WORK REQUEST:
Would you please set down the data again exactly as given, excluding the pictures?

DATA SUPPLIED:
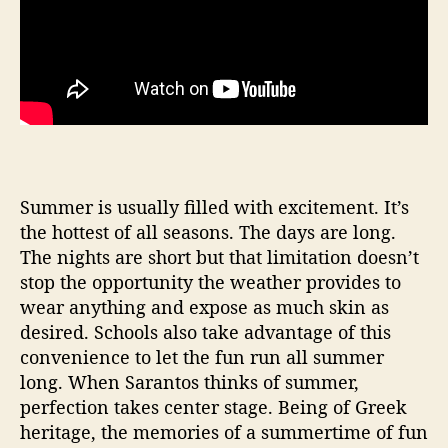
Summer is usually filled with excitement. It’s
the hottest of all seasons. The days are long.
The nights are short but that limitation doesn’t
stop the opportunity the weather provides to
wear anything and expose as much skin as
desired. Schools also take advantage of this
convenience to let the fun run all summer
long. When Sarantos thinks of summer,
perfection takes center stage. Being of Greek
heritage, the memories of a summertime of fun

OUTPUT FOR THIS TASK:
Summer is usually filled with excitement. It’s
the hottest of all seasons. The days are long.
The nights are short but that limitation doesn’t
stop the opportunity the weather provides to
wear anything and expose as much skin as
desired. Schools also take advantage of this
convenience to let the fun run all summer
long. When Sarantos thinks of summer,
perfection takes center stage. Being of Greek
heritage, the memories of a summertime of fun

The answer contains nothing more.